If you looked in our lure boxes then I reckon Mark and I are carrying a number of the same lures, but for whatever reason he had a particular paddletail with him this morning - and he caught his four bass on this one lure. It’s called a Sunslicker Doodle Shad, and to me it looks very much like what I think were some Keitech paddletails I bought a few years ago and I know I have got squirrelled away here somewhere. Mark caught on the exact lure above which to me is a translucent kind of silver/white colour, and he had it rigged on one of those Gamakatsu EWG Weighted Spring Lock hooks which have a belly weight on them.

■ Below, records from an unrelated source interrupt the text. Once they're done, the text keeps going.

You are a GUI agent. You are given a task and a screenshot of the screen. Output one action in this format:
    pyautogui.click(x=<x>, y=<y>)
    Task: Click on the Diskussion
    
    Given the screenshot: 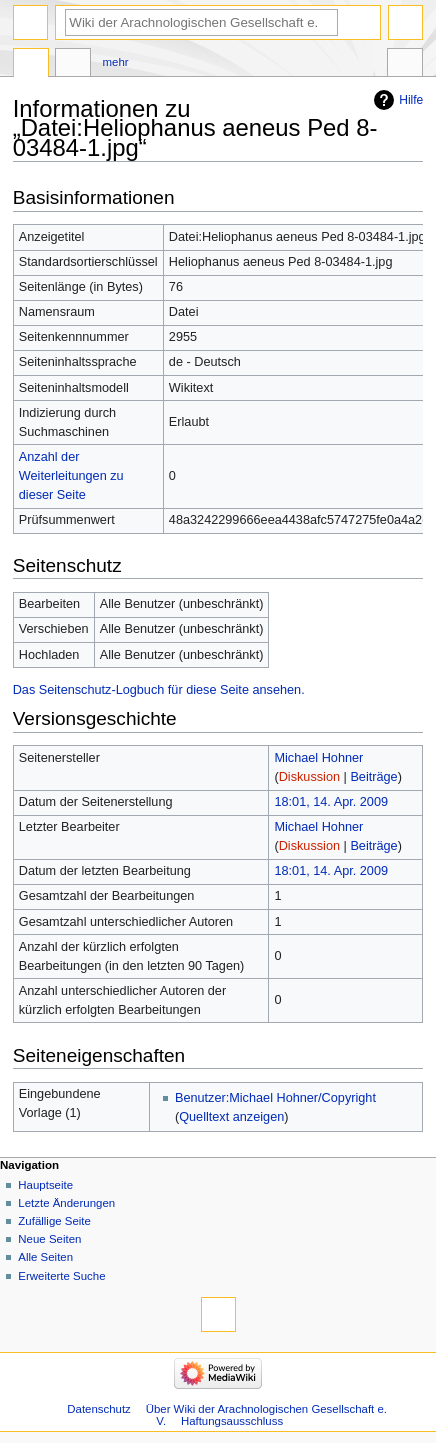 What is the action you would take?
    pyautogui.click(x=309, y=777)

So Mark caught four bass and I didn’t get a touch, and whilst Mark might quite simply be a better angler than me, I find what happened absolutely fascinating for so many reasons - if I had been fishing on my own and blanked, I’d have been on the phone to Mark later on to say there were no bass around. But there were bass around, and Mark nailed four of them. The other morning I had three bass but Mark didn’t have one - why? I had a little Shimano hard lure with me that for whatever reason caught those three bass but Mark’s lures didn’t get a sniff. Did there happen to be some baitfish around this morning that Mark’s Sunslicker paddletail happened to be a decent imitation of? Was I quite simply using the wrong lures and/or the wrong techniques this morning?
And of course the only way that I know I was doing things wrong this morning is because the two of us were fishing together and Mark caught whilst I didn’t - so how many times are we doing things wrong but we are never going to know because we were fishing on our own? Or a bunch of us are fishing together but all fishing the same way with the same results? How many times do we go out fishing to a particular location where we have done well in the past on previous lures and/or techniques, but this time we blank? We reckon it’s the right place at the right time, but we don’t catch - were the fish really not there or were we doing it all wrong by not presenting the right lure in the right way on that particular day or night?
Which is why I will never subscribe to the word “expert” in fishing, because I don’t care how good or experienced you are - sometimes you’re going to get a humbling, and I would always argue that the truly good anglers are those that then take this humbling and use it to try and get that bit better again. Damn I love this fishing thing more than ever, and I’ve been doing it for thirty nine years now.